From 2f0a338be66e276a700f86af51d5ef54a138cbfb Mon Sep 17 00:00:00 2001
From: Tim Peters <tim.peters@gmail.com>
Date: Tue, 7 May 2024 19:09:09 -0500
Subject: gh-118610: Centralize power caching in `_pylong.py` (#118611)

A new `compute_powers()` function computes all and only the powers of the base the various base-conversion functions need, as efficiently as reasonably possible (turns out that invoking `**`is needed at most once).
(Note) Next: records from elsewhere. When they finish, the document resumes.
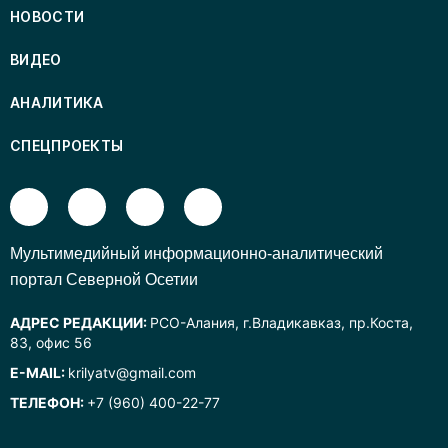
НОВОСТИ
ВИДЕО
АНАЛИТИКА
СПЕЦПРОЕКТЫ
Mультимедийный информационно-аналитический
портал Северной Осетии
АДРЕС РЕДАКЦИИ:
РСО-Алания, г.Владикавказ, пр.Коста,
83, офис 56
E-MAIL:
krilyatv@gmail.com
ТЕЛЕФОН:
+7 (960) 400-22-77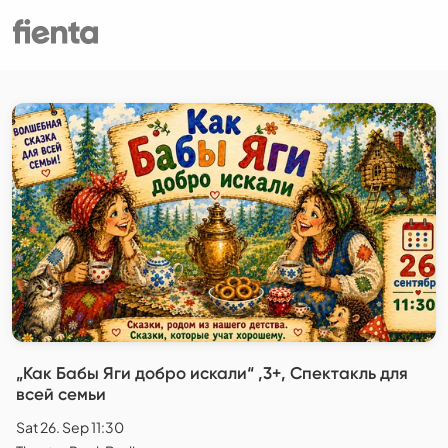
„Как Бабы Яги добро искали“ ,3+, Спектакль для
всей семьи
Sat 26. Sep 11:30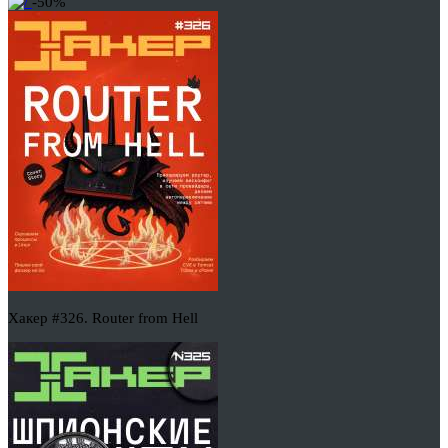
-50%
Хакер #326. Router from Hell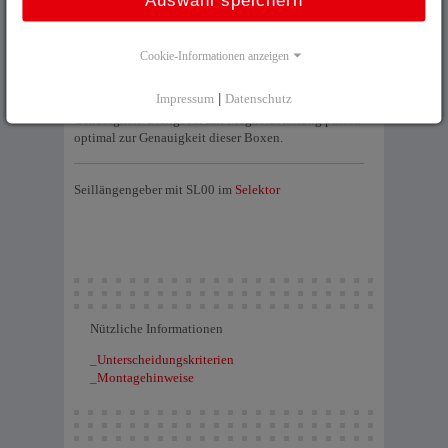
Auswahl speichern
Cookie-Informationen anzeigen
Die Seillängenboxen sind kostenoptimiert für
Impressum
|
Datenschutz
einfache Messanwendungen mit untergeordneter
Genauigkeit. Drehgeber mit Magnetabtastung passen
optimal zur Genauigkeit dieser Boxen.
Seillängengeber mit SL00 im
Selektor
Nützliche Informationen
_
Unterscheidungskriterien
_
Montagehinweise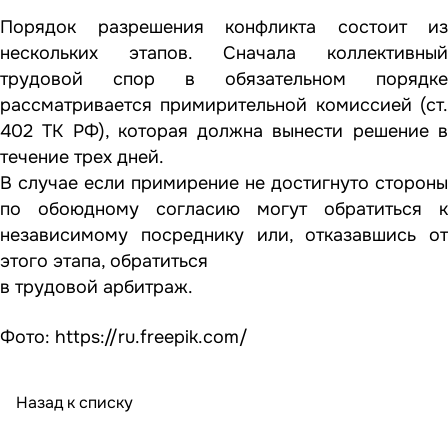
Порядок разрешения конфликта состоит из
нескольких этапов. Сначала коллективный
трудовой спор в обязательном порядке
рассматривается примирительной комиссией (ст.
402 ТК РФ), которая должна вынести решение в
течение трех дней.
В случае если примирение не достигнуто стороны
по обоюдному согласию могут обратиться к
независимому посреднику или, отказавшись от
этого этапа, обратиться
в трудовой арбитраж.
Фото: https://ru.freepik.com/
Назад к списку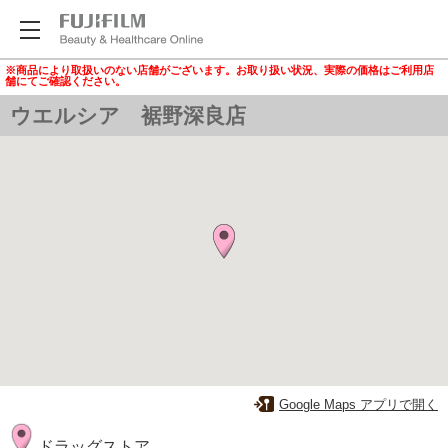
※商品により取扱いのない店舗がございます。お取り扱い状況、実際の価格はご利用店
舗にてご確認ください。
ウエルシア 裾野深良店
Google Maps アプリで開く
ドラッグストア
This typically gives a few % speedup, but the primary point is to simplify the base-conversion functions, which no longer need their own, ad hoc, and less efficient power-caching schemes.

Co-authored-by: Serhiy Storchaka <storchaka@gmail.com>
---
 Lib/_pylong.py       | 168 +++++++++++++++++++++++++++++++--------------------
 Lib/test/test_int.py |  12 ++++
 2 files changed, 113 insertions(+), 67 deletions(-)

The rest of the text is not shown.